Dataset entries
————
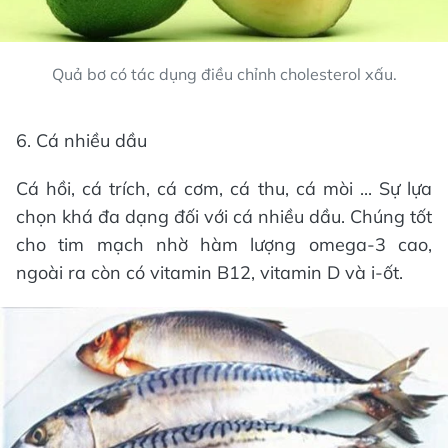
Quả bơ có tác dụng điều chỉnh cholesterol xấu.
6. Cá nhiều dầu
Cá hồi, cá trích, cá cơm, cá thu, cá mòi ... Sự lựa
chọn khá đa dạng đối với cá nhiều dầu. Chúng tốt
cho tim mạch nhờ hàm lượng omega-3 cao,
ngoài ra còn có vitamin B12, vitamin D và i-ốt.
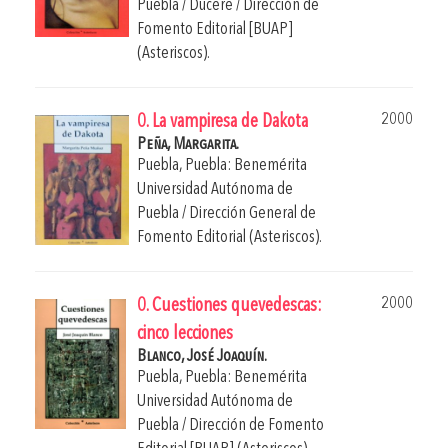
Puebla / Ducere / Dirección de
Fomento Editorial [BUAP]
(Asteriscos).
2000
0. La vampiresa de Dakota
Peña, Margarita.
Puebla, Puebla: Benemérita
Universidad Autónoma de
Puebla / Dirección General de
Fomento Editorial (Asteriscos).
2000
0. Cuestiones quevedescas:
cinco lecciones
Blanco, José Joaquín.
Puebla, Puebla: Benemérita
Universidad Autónoma de
Puebla / Dirección de Fomento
————
[PROBLEM] All of the records above are to be written out exactly, minus their images.

[SOLUTION TO THIS EXERCISE]
Quả bơ có tác dụng điều chỉnh cholesterol xấu.
6. Cá nhiều dầu
Cá hồi, cá trích, cá cơm, cá thu, cá mòi ... Sự lựa
chọn khá đa dạng đối với cá nhiều dầu. Chúng tốt
cho tim mạch nhờ hàm lượng omega-3 cao,
ngoài ra còn có vitamin B12, vitamin D và i-ốt.
Puebla / Ducere / Dirección de
Fomento Editorial [BUAP]
(Asteriscos).
2000
0. La vampiresa de Dakota
Peña, Margarita.
Puebla, Puebla: Benemérita
Universidad Autónoma de
Puebla / Dirección General de
Fomento Editorial (Asteriscos).
2000
0. Cuestiones quevedescas:
cinco lecciones
Blanco, José Joaquín.
Puebla, Puebla: Benemérita
Universidad Autónoma de
Puebla / Dirección de Fomento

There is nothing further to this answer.